Ameaça à atividade empresarial

Não estão claras as razões que levaram o Ministério Público Federal (MPF) em Bauru a entrar com ação contra 14 laboratórios farmacêuticos que estariam boicotando as licitações do governo do Estado de São Paulo para a compra de remédios cuja distribuição foi determinada por decisão judicial. O Ministério Público pede que os laboratórios sejam obrigados a vender o remédio com desconto, sob pena de multa diária de R$ 50 mil, e que o governo do Estado passe a registrar as possíveis tentativas de desrespeito à lei.

O Estado de S.Paulo

01 Outubro 2011 | 03h07

A legislação estabelece que, nas vendas ao governo, por meio de licitações, de remédios listados em programas especiais de saúde pública, considerados excepcionais (de alto custo) ou cuja distribuição foi determinada pela Justiça, as empresas concedam desconto mínimo de 24,69% estabelecido pela Câmara de Regulação do Mercado de Medicamentos (Cmed). Mas a lei não impôs a obrigatoriedade de participação de todos laboratórios e distribuidoras nas disputas para vendas ao governo.

Não há dúvida quanto à exigência legal, aplicada a toda empresa produtora ou distribuidora de medicamentos, de oferecer desconto nas licitações para vendas a órgãos da administração pública direta ou indireta da União, dos Estados e dos municípios. Essa norma, em vigor desde março de 2007, chegou a ser questionada por representantes da indústria farmacêutica, mas foi validada pela Justiça.

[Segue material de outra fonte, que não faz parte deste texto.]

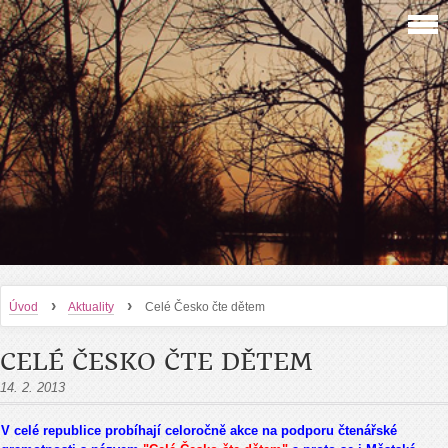
›
›
Úvod
Aktuality
Celé Česko čte dětem
CELÉ ČESKO ČTE DĚTEM
14. 2. 2013
V celé republice probíhají celoročně akce na podporu čtenářské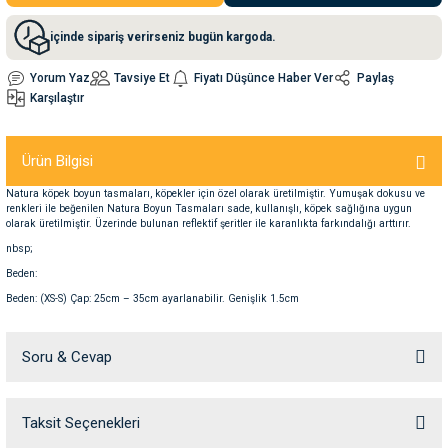
içinde sipariş verirseniz bugün kargoda.
nleri
rünleri
manları
esuarları
Yorum Yaz
Tavsiye Et
Fiyatı Düşünce Haber Ver
Paylaş
Karşılaştır
ntaları
otoru
Ürün Bilgisi
Natura köpek boyun tasmaları, köpekler için özel olarak üretilmiştir. Yumuşak dokusu ve
arı
 Su Kabları
arı
renkleri ile beğenilen Natura Boyun Tasmaları sade, kullanışlı, köpek sağlığına uygun
olarak üretilmiştir. Üzerinde bulunan reflektif şeritler ile karanlıkta farkındalığı arttırır.
nbsp;
anları
Beden:
Beden: (XS-S) Çap: 25cm – 35cm ayarlanabilir. Genişlik 1.5cm
nları
Soru & Cevap
ları
 Kemikleri
nleri
e Seyahat Ürünleri
Taksit Seçenekleri
Ürün hakkında henüz soru sorulmamış.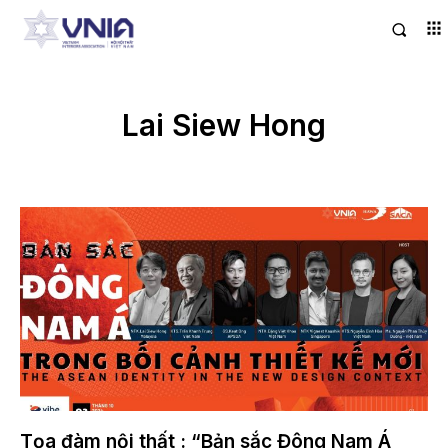
Lai Siew Hong
Tọa đàm nội thất : “Bản sắc Đông Nam Á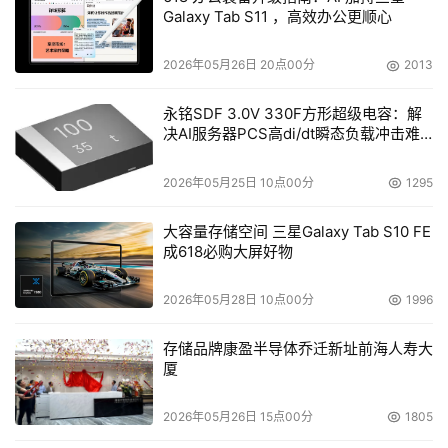
Galaxy Tab S11 ，高效办公更顺心
2026年05月26日 20点00分
2013
永铭SDF 3.0V 330F方形超级电容：解
决AI服务器PCS高di/dt瞬态负载冲击难
题
2026年05月25日 10点00分
1295
大容量存储空间 三星Galaxy Tab S10 FE
成618必购大屏好物
2026年05月28日 10点00分
1996
存储品牌康盈半导体乔迁新址前海人寿大
厦
2026年05月26日 15点00分
1805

Não se conhece na legislação brasileira, porém, nada que obrigue toda e qualquer empresa produtora de determinado medicamento a participar de licitações eventualmente abertas pelo poder público. Se houvesse uma imposição legal como essa se chegaria à situação absurda em que toda pessoa física ou jurídica em condições de fornecer determinado bem ou serviço seria obrigada a entrar numa disputa para a venda desses itens ao poder público. Até onde se sabe, participar ou não participar dessas disputas continua sendo da livre escolha de cada empresa ou cidadão, conforme sua avaliação das conveniências desta ou daquela decisão.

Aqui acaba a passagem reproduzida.